Sexual harassment is defined under Ohio law as unwelcome conduct that is of a sexual nature, which includes both verbal and physical actions. Common examples of sexual harassment done by employers include making sexual advances, creating an overtly sexual and offensive work environment, and making demands for sexual favors as a condition to promotion.
How does Ohio Law Prohibit Sexual Harassment?
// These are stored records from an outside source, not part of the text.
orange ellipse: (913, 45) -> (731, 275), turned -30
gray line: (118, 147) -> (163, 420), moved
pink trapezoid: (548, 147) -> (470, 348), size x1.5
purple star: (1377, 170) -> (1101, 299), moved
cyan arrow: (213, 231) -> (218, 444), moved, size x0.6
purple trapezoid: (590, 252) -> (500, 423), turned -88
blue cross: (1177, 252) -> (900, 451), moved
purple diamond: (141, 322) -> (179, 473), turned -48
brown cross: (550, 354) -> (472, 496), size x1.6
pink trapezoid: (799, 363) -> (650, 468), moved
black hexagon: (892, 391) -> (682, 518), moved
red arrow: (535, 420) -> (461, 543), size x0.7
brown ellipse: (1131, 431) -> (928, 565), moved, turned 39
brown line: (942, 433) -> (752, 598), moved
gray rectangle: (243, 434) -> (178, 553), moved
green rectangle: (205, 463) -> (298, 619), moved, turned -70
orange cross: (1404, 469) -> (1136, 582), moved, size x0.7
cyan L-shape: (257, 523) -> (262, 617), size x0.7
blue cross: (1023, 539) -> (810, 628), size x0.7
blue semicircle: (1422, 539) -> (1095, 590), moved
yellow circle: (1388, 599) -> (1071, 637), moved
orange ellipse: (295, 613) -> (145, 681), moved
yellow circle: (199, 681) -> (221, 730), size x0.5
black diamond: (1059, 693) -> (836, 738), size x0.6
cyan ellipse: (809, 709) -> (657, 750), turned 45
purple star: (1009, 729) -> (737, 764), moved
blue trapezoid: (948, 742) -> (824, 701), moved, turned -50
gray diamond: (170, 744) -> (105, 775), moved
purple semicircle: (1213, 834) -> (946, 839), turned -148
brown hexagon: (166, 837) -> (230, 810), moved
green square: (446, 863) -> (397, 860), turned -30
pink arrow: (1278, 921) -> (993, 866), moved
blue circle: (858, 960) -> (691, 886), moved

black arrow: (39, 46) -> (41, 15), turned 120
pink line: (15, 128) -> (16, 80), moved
First, employers in Wapakoneta are often required to implement company policies regarding sexual conduct, which must be posted and visible to employees. Matters covered by such policies should include contact information used by employees to report incidents, handling procedures for claims, and corrective measures (in the event that a claim turns out to be true).
There are also agencies which are created by federal and Ohio law for the specific purpose of handling sexual harassment cases. Such agencies have the authority to investigate work sites to determine if the complaints they receive in Wapakoneta are true. Employers are also prohibited under these laws from taking action in retaliation against an employee who has claimed sexual harassment, such as firing them or denying them a promotion.
How can a Ohio attorney help?
Investigating and proving a sexual harassment claim might be difficult without consulting someone with expertise in the relevant laws. The federal officers who investigate claims of sexual harassment are, unfortunately, often too busy to give much attention to any one claim. Therefore, hiring an attorney in Wapakoneta can be the safest way to file your claim within the deadlines for sexual harassment claims that Ohio has defined.